2.2. Proposed Architecture

2.2.1. Architecture Overview

Figure 1 summarizes the overall architecture. The input to the architecture is a color image requiring authenticity analysis, denoted as the raw image. Within the architecture, the segmentation module identifies and segments the forged regions, and produces a corresponding binary mask aligned with the raw image. This mask, together with the raw image, is then processed by the classification module, which determines the specific forgery method applied.

Inside the architecture, both modules are built upon an EfficientNet [24]-based pretrained on ImageNet [25] which offers high-quality features that are well-suited to forgery localization and three forgery methods classification, yielding an overall design that is computationally efficient yet accurate. EfficientNet is adopted as the backbone for its compound scaling and parameter efficiency, which delivers strong transfer performance with a favorable trade-off between accuracy and compute cost [24].

2.2.2. Forgery Segmentation

The forgery segmentation module receives the raw image, and the binary mask which indicates the forged region within the raw image, as the input data for training. The module consists of two parts: the encoder and the decoder.

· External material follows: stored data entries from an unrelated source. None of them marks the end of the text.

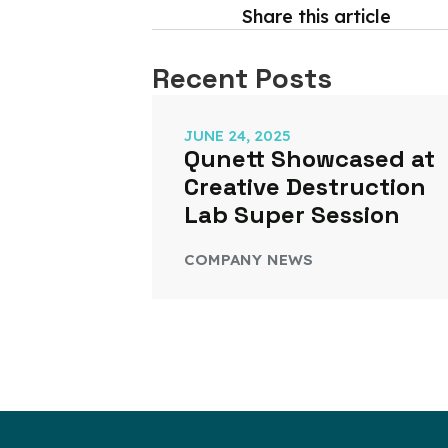
Share this article
Recent Posts
JUNE 24, 2025
Qunett Showcased at
Creative Destruction
Lab Super Session
COMPANY NEWS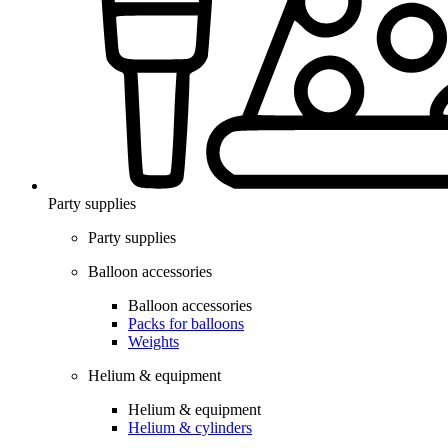
Party supplies
Party supplies
Balloon accessories
Balloon accessories
Packs for balloons
Weights
Helium & equipment
Helium & equipment
Helium & cylinders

Image feature maps are extracted using EfficientNet-B7 [24] as the base network in the encoder, while the decoder follows a U-Net [26] style network built with tailored convolutional layers. The encoder is initialized with ImageNet–pretrained weights [25], so rich boundary and texture cues for forgery are captured, while spatial resolution is restored in the decoder via upsampling and skip connections. Finally, a sigmoid activation is applied at the output layer, and a single-channel mask is produced.

At the encoder, the spatial resolution is halved by a stride-2. Four intermediate encoder features are tapped for skip connections, and the deepest feature is used as the bridge input to the decoder. At the decoder, the feature map is upsampled, and the corresponding skip features are concatenated channel-wise. Detailed structure is described in Figure 2.

2.2.3. Forgery Classification

The forgery classification module receives the raw image, its corresponding binary mask indicating the forged region, and the corresponding forgery method associated with that region as the input data for training. The module consists of two streams: the noise stream and the context stream.

At the entrance of the noise stream which adopts Spatial Rich Model (SRM) high-frequency stream [27], the Multiply block gates the image by element-wise multiplication with the mask. This removes large, clean backgrounds and restricts the SRM filters to the candidate region, thereby increasing the effective signal-to-noise ratio of forgery residuals before SRM processing. In parallel, the context stream begins with the Concatenate (image, mask) block, which appends the binary mask as an additional channel rather than masking out pixels. This conditioning preserves background appearance while explicitly indicating where forgery is suspected, enabling early layers to capture global context and later layers to encode foreground–background contrast and object boundaries.

The two streams are concatenated, transformed by a 256-unit fully connected layer with dropout 0.5 for strong stochastic regularization [28], and mapped to class probabilities by a Softmax layer. During training, the Softmax output is compared with the ground -truth forgery method label using cross-entropy; the loss is back-propagated through both streams. Only the Softmax output is used, and the classified label corresponds to the maximum probability. Detailed structure is described in Figure 3.

3. Experimental Results

3.1. Results of Forgery Segmentation Module

Figure 4 shows the training dynamics of the forgery segmentation module in terms of the F1-Score and IoU. Both metrics exhibit a steep increase during the first few epochs, followed by gradual stabilization, indicating effective convergence of the model. The consistent trend of the two curves demonstrates that the module achieves balanced optimization between pixel-level sensitivity and region-level segmentation accuracy. Minor oscillations observed in the later epochs are primarily attributed to small forged regions that remained in the dataset even after filtering out samples with less than 1.5% forged area.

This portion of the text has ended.